Associate Professor of Mathematics
St. Mary's College of Maryland
St. Mary's City, MD
For me, the most exciting part of mathematics is communicating it to others. I am especially interested in models that make mathematical concepts tactile or visual. This passion has led me to many artistic projects in the course of my work as a math professor, and to some unexpected and delightful collaborations.

In my past works, I have used yarn, fabric, thread, glass beads, dowels, paper, steel wire, copper tubes, hair elastics, pinecones, gel pens, and cookie batter, though not all at once.
Tea for Eight
5" x 8" x 5"
Glaze on commercial ceramic
2010
The Four-Color Theorem says that we can color any map on a plane or sphere with only four colors so that no neighboring countries are the same color. On other surfaces, we may need more colors; on a two-holed torus, eight colors are sufficient, and there are maps that require all eight colors.

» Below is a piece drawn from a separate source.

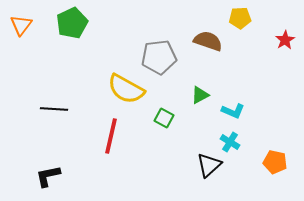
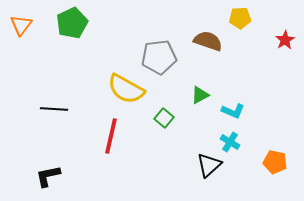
green square: rotated 12 degrees clockwise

When this tea set is stacked with the handles aligned, it forms a topological two-holed torus with a map of eight countries, each of which touches all of the others, proving that eight colors are necessary. The teapot has white, red, orange, and yellow countries, and the teacup has black, green, blue and purple countries. At the seam between the pieces, each of the top colors touches each of the bottom colors.

On one-holed tori, such as the teapot and the teacup, seven colors are required for an arbitrary map. Unfortunately, a seven-color map is incompatible with the tea set's exterior pattern; when the tea set is opened, hidden colors give six-color maps of the teacup and the teapot.